Continuous integration and continuous delivery (CI/CD) has become a hallmark of quick software release life cycles. Nowadays, many teams support CI/CD pipelines for their software, offering a repeatable pathway to build, test and deploy code. A CI/CD pipeline is necessary to support an iterative, rapid deployment approach—yet, maintaining one is not an easy task.
Enter Dagger. Dagger is a utility that aims to streamline how developers create and manage their CI/CD pipelines. Dagger, led by founders of Docker, recently unveiled their public beta launch along with a Series A $20 million funding raise led by Redpoint Ventures. While many open source CI/CD projects already exist on the market, Dagger is unique in offering easier configurations, pre-built components and more reusable actions.

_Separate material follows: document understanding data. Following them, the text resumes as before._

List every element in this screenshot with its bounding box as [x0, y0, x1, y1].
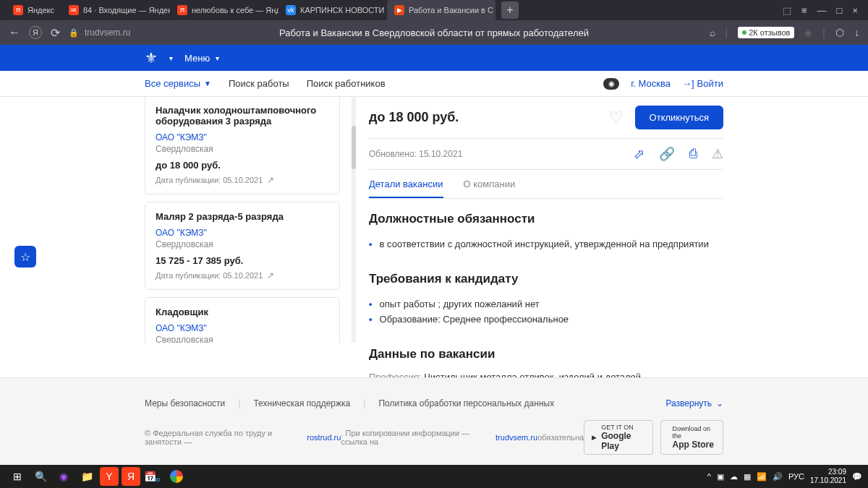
section-heading: Требования к кандидату — [369, 272, 723, 286]
accessibility-icon[interactable]: ◉ — [603, 78, 619, 90]
menu-button[interactable]: Меню▾ — [184, 53, 219, 64]
vacancy-title: Кладовщик — [156, 307, 329, 317]
tray-icon[interactable]: ▣ — [717, 472, 724, 481]
downloads-icon[interactable]: ↓ — [854, 27, 859, 38]
browser-tab[interactable]: ✉84 · Входящие — Яндекс. — [61, 0, 170, 20]
report-icon[interactable]: ⚠ — [712, 146, 723, 162]
external-link-icon[interactable]: ↗ — [267, 175, 274, 185]
region-text: Свердловская — [156, 144, 329, 154]
detail-salary: до 18 000 руб. — [369, 110, 459, 125]
minimize-icon[interactable]: — — [817, 5, 827, 16]
external-link-icon[interactable]: ↗ — [267, 270, 274, 281]
language-indicator[interactable]: РУС — [788, 472, 804, 481]
footer-link-security[interactable]: Меры безопасности — [145, 398, 225, 408]
vacancy-card[interactable]: Маляр 2 разряда-5 разряда ОАО "КЭМЗ" Све… — [145, 202, 340, 290]
tray-cloud-icon[interactable]: ☁ — [730, 472, 738, 481]
rostrud-link[interactable]: rostrud.ru — [307, 433, 341, 442]
tab-details[interactable]: Детали вакансии — [369, 179, 443, 198]
notifications-icon[interactable]: 💬 — [852, 472, 862, 481]
tray-wifi-icon[interactable]: 📶 — [757, 472, 767, 481]
back-button[interactable]: ← — [9, 26, 20, 39]
search-jobs-link[interactable]: Поиск работы — [229, 78, 289, 89]
footer-link-support[interactable]: Техническая поддержка — [253, 398, 350, 408]
windows-taskbar: ⊞ 🔍 ◉ 📁 Y Я 📅30 ^ ▣ ☁ ▦ 📶 🔊 РУС 23:09 17… — [0, 465, 868, 488]
menu-icon[interactable]: ≡ — [801, 5, 807, 16]
browser-tab[interactable]: vkКАРПИНСК НОВОСТИ — [278, 0, 387, 20]
duties-section: Должностные обязанности в соответствии с… — [369, 199, 723, 259]
vacancy-card[interactable]: Наладчик холодноштамповочного оборудован… — [145, 97, 340, 194]
start-button[interactable]: ⊞ — [6, 466, 29, 487]
search-button[interactable]: 🔍 — [29, 466, 52, 487]
login-button[interactable]: →]Войти — [682, 78, 723, 89]
trudvsem-link[interactable]: trudvsem.ru — [495, 433, 537, 442]
tab-label: нелюбовь к себе — Янде — [192, 6, 278, 14]
browser-tab[interactable]: Янелюбовь к себе — Янде — [170, 0, 278, 20]
city-selector[interactable]: г. Москва — [631, 78, 671, 89]
region-text: Свердловская — [156, 239, 329, 249]
clock[interactable]: 23:09 17.10.2021 — [810, 468, 846, 485]
yandex-logo-icon[interactable]: Я — [29, 26, 42, 39]
vacancy-card[interactable]: Кладовщик ОАО "КЭМЗ" Свердловская до 17 … — [145, 297, 340, 343]
arrow-down-icon: ▼ — [204, 80, 211, 87]
region-text: Свердловская — [156, 335, 329, 343]
maximize-icon[interactable]: □ — [837, 5, 843, 16]
pub-date: Дата публикации: 05.10.2021↗ — [156, 270, 329, 281]
tray-icon[interactable]: ▦ — [744, 472, 751, 481]
chevron-down-icon: ▾ — [216, 54, 219, 62]
close-window-icon[interactable]: × — [852, 5, 858, 16]
scrollbar[interactable] — [352, 97, 356, 343]
footer-expand-button[interactable]: Развернуть⌄ — [665, 398, 723, 408]
detail-tabs: Детали вакансии О компании — [369, 170, 723, 199]
salary-text: 15 725 - 17 385 руб. — [156, 255, 329, 266]
chevron-down-icon[interactable]: ▾ — [169, 54, 173, 62]
tray-chevron-icon[interactable]: ^ — [707, 472, 711, 481]
list-item: Образование: Среднее профессиональное — [369, 312, 723, 327]
taskbar-app[interactable]: 📅30 — [142, 466, 165, 487]
taskbar-app[interactable] — [165, 466, 188, 487]
taskbar-app[interactable]: Y — [100, 467, 119, 486]
company-link[interactable]: ОАО "КЭМЗ" — [156, 132, 329, 142]
footer: Меры безопасности | Техническая поддержк… — [0, 377, 868, 465]
tab-label: Яндекс — [27, 6, 54, 14]
search-icon[interactable]: ⌕ — [710, 27, 715, 38]
favorite-icon[interactable]: ♡ — [609, 108, 624, 127]
open-new-icon[interactable]: ⬀ — [634, 146, 644, 162]
tab-about-company[interactable]: О компании — [464, 179, 516, 198]
taskbar-app[interactable]: ◉ — [52, 466, 75, 487]
tab-bar: ЯЯндекс ✉84 · Входящие — Яндекс. Янелюбо… — [0, 0, 868, 20]
reviews-badge[interactable]: 2К отзывов — [738, 27, 794, 38]
tab-label: КАРПИНСК НОВОСТИ — [300, 6, 384, 14]
emblem-icon[interactable]: ⚜ — [145, 49, 158, 67]
extensions-icon[interactable]: ⬡ — [835, 27, 844, 38]
google-play-badge[interactable]: ▶GET IT ONGoogle Play — [584, 420, 652, 455]
pub-date: Дата публикации: 05.10.2021↗ — [156, 175, 329, 185]
bookmark-icon[interactable]: ◈ — [804, 27, 812, 38]
browser-tab[interactable]: ЯЯндекс — [6, 0, 61, 20]
new-tab-button[interactable]: + — [501, 1, 519, 19]
taskbar-app[interactable]: Я — [122, 467, 140, 486]
favorites-sidebar-button[interactable]: ☆ — [14, 246, 36, 267]
vacancy-data-section: Данные по вакансии Профессия: Чистильщик… — [369, 334, 723, 382]
url-input[interactable]: 🔒 trudvsem.ru Работа и Вакансии в Свердл… — [69, 27, 701, 38]
tab-label: 84 · Входящие — Яндекс. — [83, 6, 170, 14]
footer-link-privacy[interactable]: Политика обработки персональных данных — [378, 398, 554, 408]
tray-volume-icon[interactable]: 🔊 — [773, 472, 783, 481]
search-workers-link[interactable]: Поиск работников — [307, 78, 386, 89]
company-link[interactable]: ОАО "КЭМЗ" — [156, 228, 329, 238]
company-link[interactable]: ОАО "КЭМЗ" — [156, 323, 329, 333]
list-item: в соответствии с должностной инструкцией… — [369, 236, 723, 252]
play-icon: ▶ — [592, 434, 597, 441]
app-store-badge[interactable]: Download on theApp Store — [660, 420, 723, 455]
browser-tab-active[interactable]: ▶Работа и Вакансии в С× — [387, 0, 495, 20]
panel-icon[interactable]: ⬚ — [783, 5, 791, 16]
all-services-link[interactable]: Все сервисы ▼ — [145, 78, 211, 89]
salary-text: до 18 000 руб. — [156, 160, 329, 171]
site-header: ⚜ ▾ Меню▾ — [0, 45, 868, 71]
share-icon[interactable]: 🔗 — [659, 146, 675, 162]
reload-button[interactable]: ⟳ — [51, 26, 60, 40]
main-content: Наладчик холодноштамповочного оборудован… — [0, 97, 868, 343]
print-icon[interactable]: ⎙ — [689, 146, 697, 162]
respond-button[interactable]: Откликнуться — [635, 106, 723, 129]
page-title: Работа и Вакансии в Свердловской области… — [279, 27, 589, 38]
taskbar-app[interactable]: 📁 — [75, 466, 98, 487]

Akin to traditional supply chain management, software supply chain management is an increasingly complex endeavor involving many third-party dependencies. Development teams truly require a set of standard building blocks to piece it all together. For this reason, Solomon Hykes, co-founder and chief executive of Dagger, told SiliconANGLE that “solving this problem is the holy grail of DevOps.”
Below, we’ll look at the common stressors inherent in creating and managing modern software delivery chains. We’ll also take a peek into the Dagger beta to see what it’s attempting to accomplish.
Issues Facing CI/CD
Software development supply chains are growing larger and larger to support a complex network of software architectures. But DevOps engineers, who must automate this chain, are drowning in tool sprawl—and stitching these components together to make custom pipelines can become a big bottleneck.
Especially as an organization expands its distributed microservices architecture into the cloud, it can be tricky to scale a repeatable CI/CD pipeline across various department and disparate tech stacks. This often results in many bespoke CI/CD pipelines. Even within the same team, nuances between codebases can complicate each CI/CD process and require engineers to rewrite scripts.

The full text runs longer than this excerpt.